__Exercise goal__: Go through the material underneath and show every line where the string "había" occurs.

__Input records__:
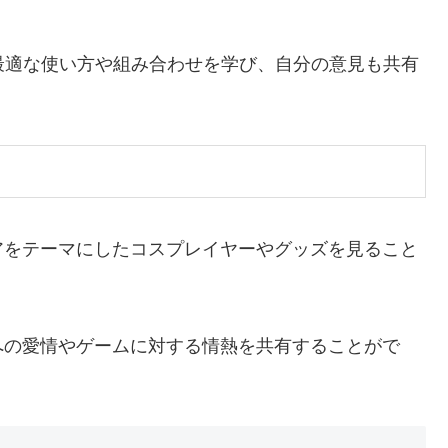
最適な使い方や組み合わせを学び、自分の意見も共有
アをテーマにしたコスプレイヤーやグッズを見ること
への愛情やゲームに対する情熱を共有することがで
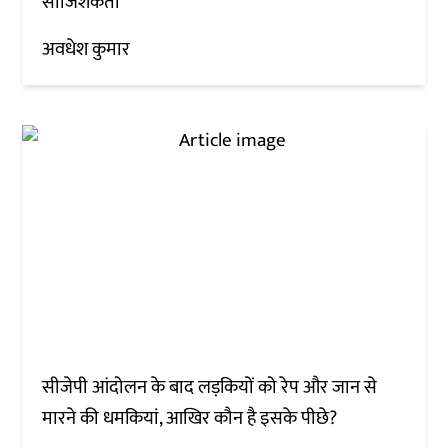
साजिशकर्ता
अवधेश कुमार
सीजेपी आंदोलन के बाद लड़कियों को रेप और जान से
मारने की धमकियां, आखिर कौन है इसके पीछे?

...

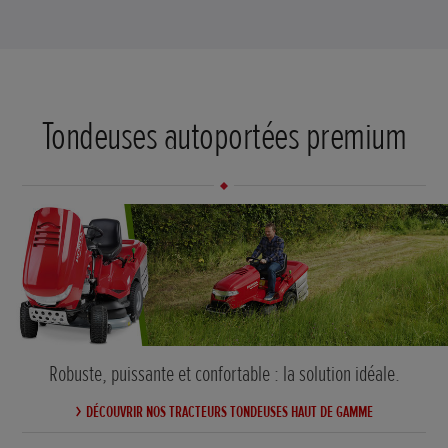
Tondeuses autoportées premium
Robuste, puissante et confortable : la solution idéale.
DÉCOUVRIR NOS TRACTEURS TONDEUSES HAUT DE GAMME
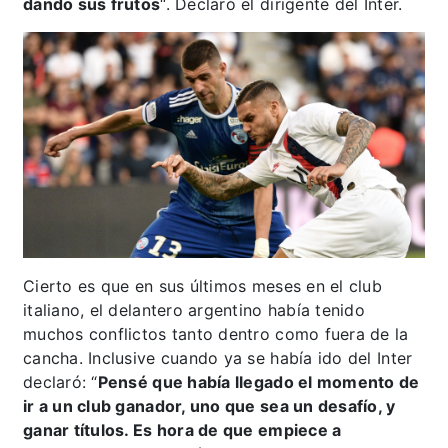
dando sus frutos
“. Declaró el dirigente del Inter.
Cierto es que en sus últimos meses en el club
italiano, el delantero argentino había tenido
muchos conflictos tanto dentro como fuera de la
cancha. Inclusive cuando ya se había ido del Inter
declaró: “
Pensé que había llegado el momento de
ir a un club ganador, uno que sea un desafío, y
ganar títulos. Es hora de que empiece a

__Answer section__:
italiano, el delantero argentino había tenido
cancha. Inclusive cuando ya se había ido del Inter
Pensé que había llegado el momento de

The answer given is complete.